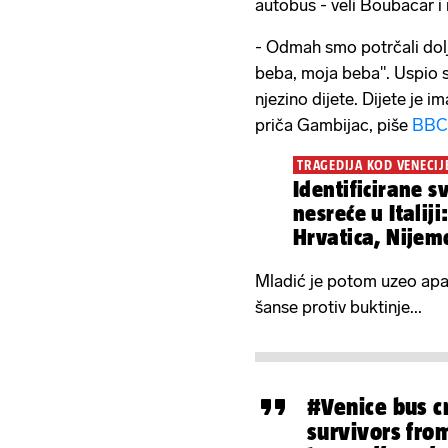
autobus - veli Boubacar i 
- Odmah smo potrčali dolj
beba, moja beba". Uspio s
njezino dijete. Dijete je im
priča Gambijac, piše
BBC
TRAGEDIJA KOD VENECIJ
Identificirane s
nesreće u Italiji
Hrvatica, Nijemc
Mladić je potom uzeo apar
šanse protiv buktinje...
#Venice
bus c
survivors fro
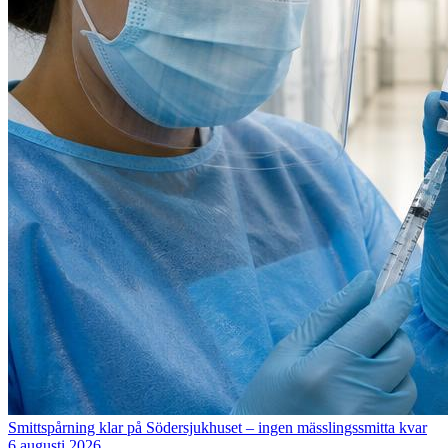
Smittspårning klar på Södersjukhuset – ingen mässlingssmitta kvar
6 augusti 2026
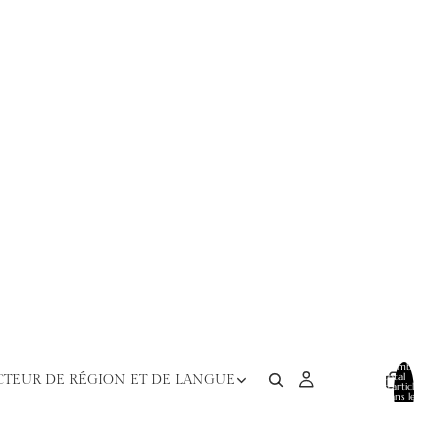
Nombre
total
CTEUR DE RÉGION ET DE LANGUE
d’articles
dans le
panier:
0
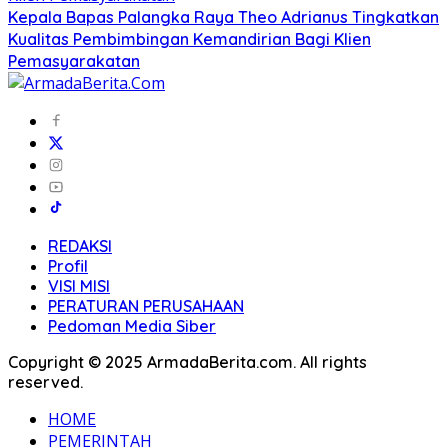
Kepala Bapas Palangka Raya Theo Adrianus Tingkatkan
Kualitas Pembimbingan Kemandirian Bagi Klien
Pemasyarakatan
REDAKSI
Profil
VISI MISI
PERATURAN PERUSAHAAN
Pedoman Media Siber
Copyright © 2025 ArmadaBerita.com. All rights
reserved.
HOME
PEMERINTAH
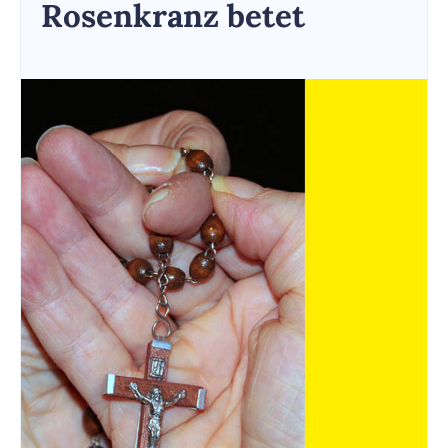
Rosenkranz betet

::::

**ASSIGNMENT**
Everything in the listing above, apart from its pictures, must be repeated exactly.

**ANSWER TO THIS PROBLEM**
autobus - veli Boubacar i 
- Odmah smo potrčali dolj
beba, moja beba". Uspio s
njezino dijete. Dijete je im
priča Gambijac, piše
BBC
TRAGEDIJA KOD VENECIJ
Identificirane s
nesreće u Italiji
Hrvatica, Nijemc
Mladić je potom uzeo apar
šanse protiv buktinje...
#Venice
bus c
survivors fro
Smittspårning klar på Södersjukhuset – ingen mässlingssmitta kvar
6 augusti 2026
Nombre
total
CTEUR DE RÉGION ET DE LANGUE
d’articles
dans le
panier:
0
Kepala Bapas Palangka Raya Theo Adrianus Tingkatkan
Kualitas Pembimbingan Kemandirian Bagi Klien
Pemasyarakatan
REDAKSI
Profil
VISI MISI
PERATURAN PERUSAHAAN
Pedoman Media Siber
Copyright © 2025 ArmadaBerita.com. All rights
reserved.
HOME
PEMERINTAH
Rosenkranz betet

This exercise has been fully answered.